FieldRequired?DescriptionTips
Minimum Jobs CountNoThe number of async jobs that must be complete before continuing.Default is 1. Set this to the number of results you need to proceed.
Maximum Wait TimeNoThe maximum number of seconds to wait before resuming, even if jobs aren't done.Default is 1. Use this as a timeout to prevent your workflow from waiting forever.
Race Condition

The workflow resumes as soon as the first condition is met. If Minimum Jobs Count is 5 and Maximum Wait Time is 30 seconds, the flow continues at 30 seconds even if only 3 jobs have finished.

Step 2: Provide Job IDs

The Await component needs to know which background jobs to monitor. You must provide the JobIDs from one or more Async components.

InputRequired?DescriptionNotes
JobsYesAn array of JobID strings returned by the Async component.You can pass a single JobID or a list of them.
Passing Job IDs

The Jobs input expects an array. If you are awaiting a single job, pass its JobID like [{{async.JobID}}]. If you are awaiting multiple jobs, you will need to collect the JobIDs into an array first.

Step 3: Handle the Results

Once the wait conditions are met, the Await component outputs the results from all the completed jobs it was monitoring.

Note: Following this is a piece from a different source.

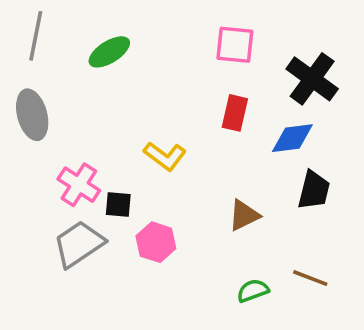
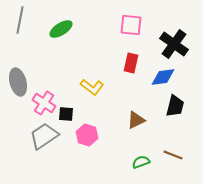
gray ellipse: (32, 115) -> (18, 82), moved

OutputDescriptionData Structure
ResultsAn array containing the full output objects from each completed async job.[{ "jobId": "...", "output": { ... } }, { ... }]
// Example Results Output
[
{
"jobId": "job_12345",
"output": {
"status": "completed",
"processed_data": { "key": "value" }
}
},
{
"jobId": "job_67890",
"output": {
"status": "completed",
"processed_data": { "another_key": "another_value" }
}
}
]
Accessing Data

To access data from the first result, you would use an expression like Results[0].output.processed_data.

Best Practices

  • Set a Realistic Timeout: Always configure the Maximum Wait Time to a reasonable value to prevent your workflow from getting stuck indefinitely.
  • Handle Partial Results: If your workflow might time out before all jobs are complete, add a Condition block after Await to check if Results.length matches the number of jobs you expected.
  • Use for User-Facing Workflows: Await is perfect for scenarios where a user is actively waiting for a result, such as data processing or report generation.
  • Combine with For Each: After awaiting multiple jobs, use a For Each Loop to process the Results array.

Troubleshooting Tips

If Await isn't working...
  • Check the JobID: Ensure you are passing the correct JobID variable from the Async component. It should be a string or an array of strings.
  • Inspect Async Job Logs: If Await times out, the problem is likely in the background job itself. Go to Agent Settings > Logs to find and debug the async workflow's execution log. Await can only get results from jobs that complete successfully.
  • Verify Data Structure: The Results output is always an array, even if only one job completes. Make sure your downstream logic handles an array (e.g., accessing Results[0]).
  • Increase Maximum Wait Time: If the async job is simply taking longer than expected, try increasing the Maximum Wait Time.

What to Try Next

  • Use a Code Component after Await to parse the Results array and transform it into a more usable format.
  • Feed the output from Await into a GenAI LLM Component to summarize the results from multiple background jobs.
  • Add a Condition block to check for empty Results and handle cases where no jobs were completed before the timeout.